◆ **TASK DIRECTIONS**
Leaving out the pictures, restate each record below word for word.

◆ **GIVEN ENTRIES**

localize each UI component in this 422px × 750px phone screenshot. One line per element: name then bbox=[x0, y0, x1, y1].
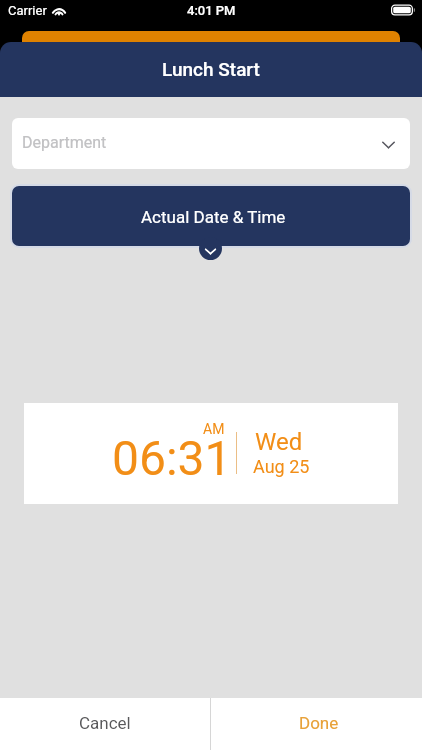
staticText: Aug 25 bbox=[253, 456, 310, 477]
staticText: Cancel bbox=[79, 713, 131, 733]
button[interactable]: Actual Date & Time bbox=[12, 186, 410, 246]
staticText: Carrier bbox=[8, 3, 47, 18]
button[interactable]: Cancel bbox=[0, 698, 210, 750]
button[interactable]: Department bbox=[12, 118, 410, 169]
button[interactable]: Expand bbox=[199, 237, 222, 260]
staticText: Done bbox=[299, 713, 339, 733]
staticText: 06:31 bbox=[112, 430, 232, 486]
staticText: 4:01 PM bbox=[187, 3, 236, 18]
staticText: Actual Date & Time bbox=[141, 207, 286, 227]
staticText: Department bbox=[22, 133, 107, 152]
staticText: Wed bbox=[255, 428, 303, 456]
button[interactable]: Done bbox=[211, 698, 422, 750]
staticText: Lunch Start bbox=[162, 58, 260, 80]
staticText: AM bbox=[203, 421, 225, 437]
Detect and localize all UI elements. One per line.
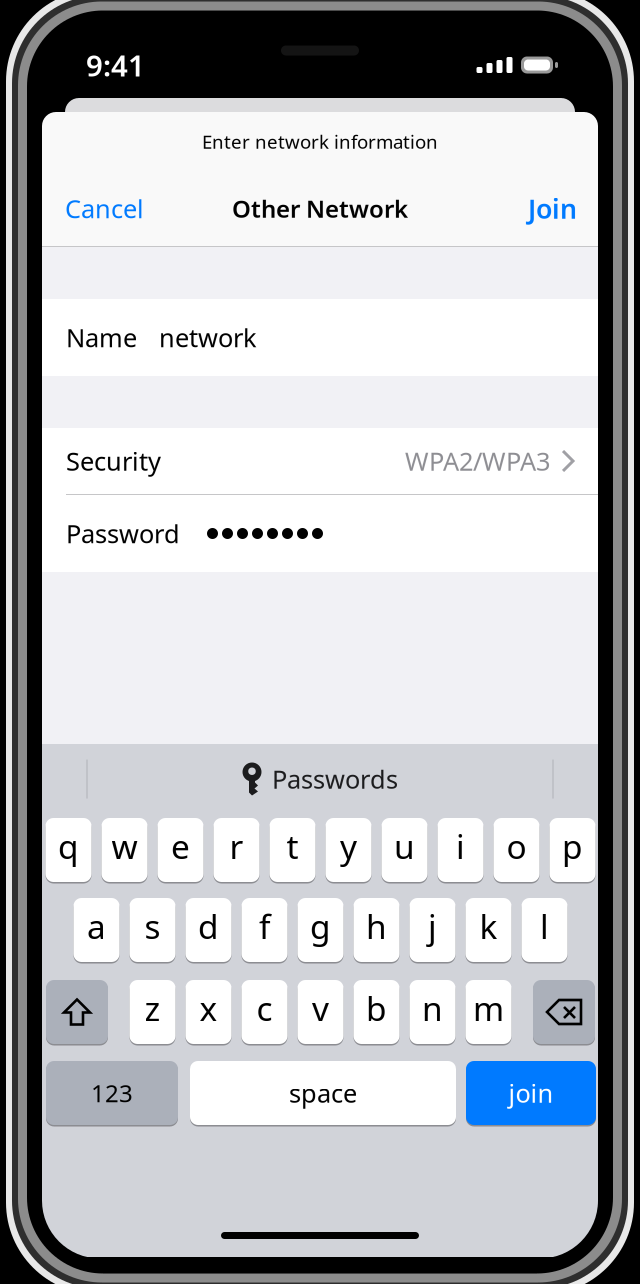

◆ **SOLUTION TO THIS TASK**
localize each UI component in this 422px × 750px phone screenshot. One line per element: name then bbox=[x0, y0, x1, y1].
staticText: Aug 25 bbox=[253, 456, 310, 477]
staticText: Cancel bbox=[79, 713, 131, 733]
button[interactable]: Actual Date & Time bbox=[12, 186, 410, 246]
staticText: Carrier bbox=[8, 3, 47, 18]
button[interactable]: Cancel bbox=[0, 698, 210, 750]
button[interactable]: Department bbox=[12, 118, 410, 169]
button[interactable]: Expand bbox=[199, 237, 222, 260]
staticText: Done bbox=[299, 713, 339, 733]
staticText: 06:31 bbox=[112, 430, 232, 486]
staticText: 4:01 PM bbox=[187, 3, 236, 18]
staticText: Actual Date & Time bbox=[141, 207, 286, 227]
staticText: Department bbox=[22, 133, 107, 152]
staticText: Wed bbox=[255, 428, 303, 456]
button[interactable]: Done bbox=[211, 698, 422, 750]
staticText: Lunch Start bbox=[162, 58, 260, 80]
staticText: AM bbox=[203, 421, 225, 437]
Detect and localize all UI elements. One per line.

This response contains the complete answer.